There is an unkown price you pay for intelligence and knowledge of the market. We benefitted from that

John Pattar

 Pattar admits even CLSA Capital Partners’ impressive start wasn’t going to make fundraising easy after the Lehman collapse so, after the first closing of Fudo II, the platform’s marketing continued softly until March 2009. During that time, Pattar witnessed an increase in the number of meetings requested by investors. “Two meetings had become five or six,” he says. In addition to more information about the platform itself, CLSA Capital Partners was asked for more intelligence on the other LPs. “That could have been tricky but because every investor had re-upped from fund one that made it pretty easy.”

While the existing investors had re-upped, Credit Suisse Real Estate Private Fund Group was enrolled to attract new investors. This proved a successful hire as the fund eventually held its final closing in November ensuring Fudo Capital II was one of a small handful of funds to do so in a practically eventless 2009.

JBG Fund VII

Closing its seventh fund on $576.5m, JBG says part of its success was seeding the vehicle with early deals.   
Since raising its first real estate fund in 1999, The JBG Companies has traditionally closed its fundraising activities within the course of one year. Sometimes raising a fund took just six months. JBG’s seventh property vehicle, JBG Fund VII, took slightly longer this time round, with fundraising wrapping up in around 20 months.

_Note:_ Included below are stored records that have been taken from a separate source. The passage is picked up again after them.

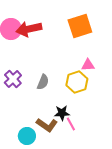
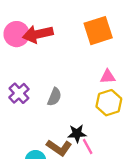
yellow hexagon: (77, 82) -> (109, 103), moved

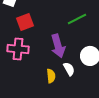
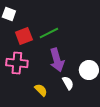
green line: (77, 19) -> (49, 33), moved
yellow semicircle: (51, 76) -> (41, 90), moved, turned -40

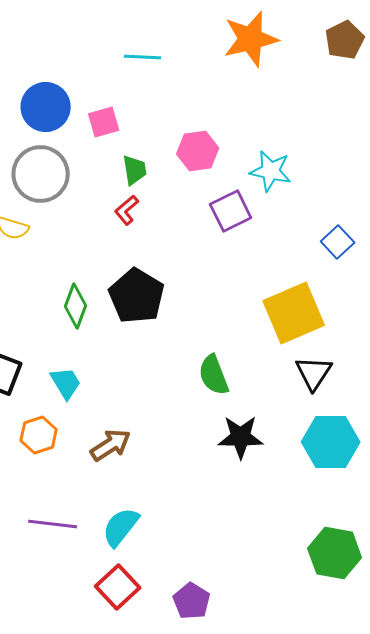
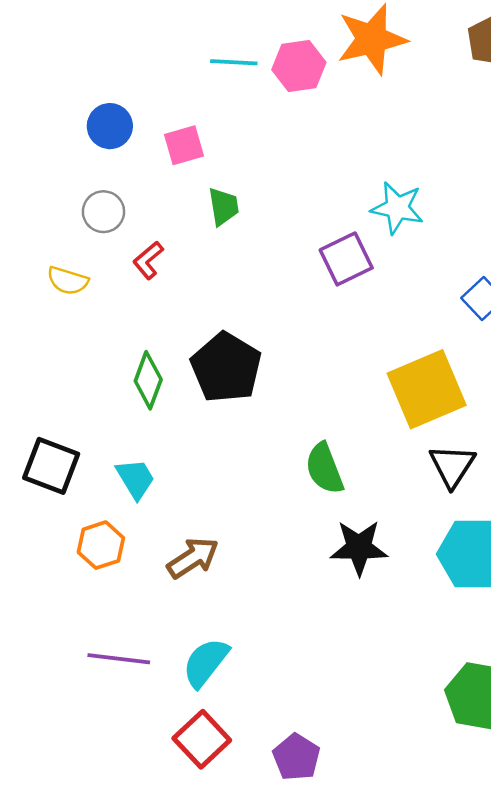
blue circle: (46, 107) -> (110, 126), size x0.7
pink hexagon: (198, 151) -> (299, 66), moved
gray circle: (41, 174) -> (103, 212), size x0.6
red L-shape: (127, 210) -> (148, 260), moved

The Chevy Chase, Maryland-based firm first launched Fund VII in the summer of 2008, just months before the bankruptcy of Lehman Brothers and the general disintegration of global credit markets. As the firm’s managing director for investment management, Matt Kelly, remembers: “In this market we obviously had a different experience from past fundraising cycles.”

The longer fundraise was an experience repeated for all private equity real estate firms out fundraising in the past two years. Yet, despite the cataclysmic events of September 2008, JBG – which targets equity and debt investments in the Washington DC, Maryland and Virginia areas – was able to hold a first close on approximately $200 million in November 2008 with commitments from existing high-net-worth investors and one larger institutional player.

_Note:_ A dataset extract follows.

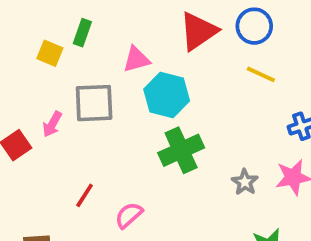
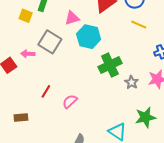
gray square: (94, 103) -> (50, 42), turned 35
pink arrow: (52, 124) -> (28, 54), turned 64
green cross: (181, 150) -> (110, 65), moved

“The credit crisis had a profound impact on people’s timing,” Kelly explains. For JBG, which did not use a placement agent, that meant many investors asked the firm to “keep talking. Many of them said they were interested in our story and that we could count on them for something in the last closing, but that they didn’t know how much they could commit.”

Charitable foundations are not adverse to taking advantage of dislocations in economic cycles

Matt Kelly

One factor that helped JBG secure hard commitments following the first close, was the firm’s ability to close nine investments in 2009 – some of which were earmarked for Fund VII. Deploying $77.5 million of the fund’s equity, Kelly says investors were given “something specific they could underwrite. It made a discretionary fund that much less discretionary from the investor’s perspective, in a manner of speaking.”

Like its predecessor vehicle, high-net-worths represented around a third of Fund VII’s investor make-up, with institutional investors making up the remaining two-thirds. The majority of Fund VII investors are US individuals and institutions.

For Kelly, one difference this time round was the emergence of charitable foundations. Comparing the investment group to US endowments and foundations, the managing director says, they are a good fit for opportunity funds like JBG, not least because they like to take the “contrarian view. Charitable foundations are not averse to taking advantage of dislocations in economic cycles and they have been setting themselves up so they have the capacity to do just that. Many of them view this as the perfect time to get into the US real estate market.”